Je me suis cependant rapidement buté à une difficulté : j’ai trouvé très peu de traces de cette première orientation sur Internet. Lorsqu’on tape des mots-clés liés à l’itinérance sur YouTube, par exemple, la quasi-totalité des vidéos sont soit des présentations d’initiatives d’aide aux sans-abris ou des reportages sur les rudes conditions de l’itinérance.
Si je ne trouve pas de traces d’un discours stigmatisant sur les itinérants – alors qu’on est supposé trouver de tout sur la toile – dois-je en arriver à la conclusion qu’un tel discours n’existe à peu près pas? Je me rappelle pourtant ces quelques recrues de mon équipe des Gee-Gees qui, en début de session, m’affirmaient avec dédain être surpris de voir tous ces « f***in’ crackheads » près de l’Université et du Marché By. (J’aurais pu leur demander de me reparler de leurs impressions pour m’en servir pour ce billet, mais zone rouge oblige…)
J’en arrive à la conclusion que le premier discours que j’essayais de capter s’insère plus largement dans une attitude face à l’itinérance et n’en est que le reflet - parfois subtile. D’une part, on essaie de normaliser son existence, sans réellement l’accepter. Un peu comme le dégât qu’on veut balayer sous le tapis. D’autre part, quand on en voit encore les traces, c’est l’itinérant qui pose un problème, pas l’itinérance. C’est lui qui prend toute la place, qui est sale, qui nous dérange dans la rue, qui nous fait peur.
Le second discours aborde l’itinérance différemment. En considérant « l’itinérant » d’abord et avant tout selon sa qualité d’humain, il met l’accent sur le besoin de reconstruire ces liens, vitaux, desquels cet être a été privé. Le caractère problématique de la situation devient dès lors le phénomène en soi, pas les gens qui en sont touchés.

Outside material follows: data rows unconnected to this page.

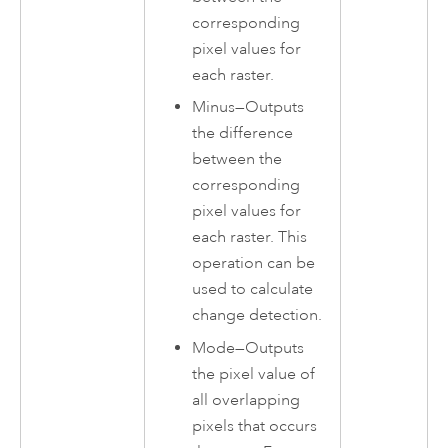
corresponding
pixel values for
each raster.
Minus
—
Outputs
the difference
between the
corresponding
pixel values for
each raster. This
operation can be
used to calculate
change detection.
Mode
—
Outputs
the pixel value of
all overlapping
pixels that occurs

Le premier extrait sonore consiste en la lecture d’une citation de Michel Dallaire qui essaie de justifier sa conception de bancs « anti-sans-abris » qui comportent des accoudoirs au milieu, de façon à empêcher qu’on (qu’« ils »?) dorme dessus. Le second est le témoignage d’Hervé, un homme itinérant, dans une vidéo de l’organisme Entourage, dont l’objectif est la création de liens entre les « sans-abris » et les « avec-abris » en France. Ces deux extraits vocaux sont séparés par un « scratch », son souvent utilisé par les DJs hip-hop pour, entre autres, marquer le passage entre deux chansons distinctes.